Englehardt’s death garnered national headlines. She had traveled to South Beach alone, and had met Collier and Taylor at a restaurant in South Beach.
According to an arrest report, Collier confessed that he and Taylor met the woman at a restaurant and that Taylor gave the girl a “green pill” as they walked on Ocean Drive.
Police said that by the time the two got Englehardt to the Albion Hotel, she could barely stand and Taylor had to hold her up as they got in the elevator. The arrest report said that the men sexually assaulted her in her room even as she fell unconscious, then stole her cellphone and credit cards before leaving.
The Miami-Dade Medical Examiner’s Office conducted extensive toxicology tests before pronouncing a cause of death.
According to police, Collier told detectives that he believed the green pill — marked with a “30” — given to Englehardt was Percocet, a powerful pain reliever. Miami Beach police, in arresting Taylor, found green pills in his bag that were made to resemble oxycodone, an opioid pain killer.
But according to Medical Examiner documents, the pills were actually fentanyl, and “consistent” with the drugs detected in Englehardt through the toxicology tests. The fentanyl in her stomach suggested it “was ingested and rapidly fatal,” the toxicoogy report said.
Tests shows Englehardt’s body had traces of cocaine, marijuana and amphetamine, although when or how she ingested those drugs is unclear. The toxicology report said the amounts of those drugs were “very small and carry little significance.”
Her blood alcohol content level, however, was .0197, more than double the legal limit; another reading from fluid taken during the autopsy shows it was .24.

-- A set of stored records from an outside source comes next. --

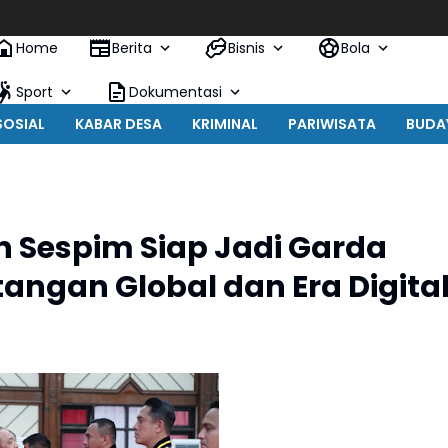
Home
Berita
Bisnis
Bola
Sport
Dokumentasi
SOSIAL
KABAR DESA
KRIMINAL
PARIWISATA
BUDA
n Sespim Siap Jadi Garda
angan Global dan Era Digita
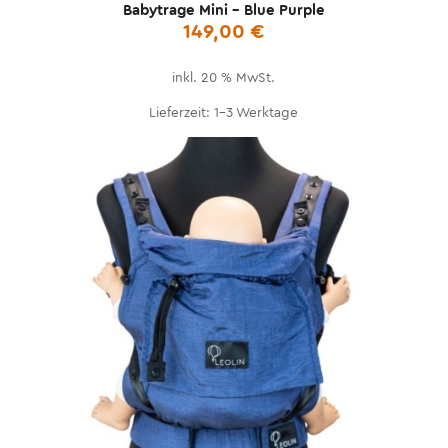
Babytrage Mini – Blue Purple
149,00
€
inkl. 20 % MwSt.
Lieferzeit:
1-3 Werktage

The concentration level of fentanyl was fatal, according to the toxicology report, although the “positional asphyxia, with her face “pressed down” into the bed “cannot be excluded” as having played a role in her death.
The issue of the medical examiner’s report surfaced in Miami-Dade circuit court on Friday, as prosecutors said it would be made available to lawyers preparing their defense of Collier and Taylor. The Medical Examiner’s Office has not ruled on the manner of Englehardt’s death — whether it was considered accidental or a homicide.
Circuit Judge Alberto Milian, in court on Friday, asked whether it was considered a homicide.
“It may be,” Assistant State Attorney Arvind Singh told the judge.
Across the nation, the wide availability of fentanyl and its chemical variants has been blamed on a nationwide epidemic of opioid addiction. South Florida, as has the rest of the state, has been hit hard by opioid abuse in recent years.
In 2017, Florida lawmakers passed a law that made it easier to charge someone with murder if they supply a fatal dose of fentanyl or synthetic variants, or a mixture of the drugs with others. Since then, prosecutors across Florida have charged a handful of drug suppliers with first-degree murder.
That includes two Miami-Dade inmates who in 2018 were accused of supplying the fatal fentanyl that killed a fellow inmate at the Miami-Dade County Jail. They are still in jail awaiting trial.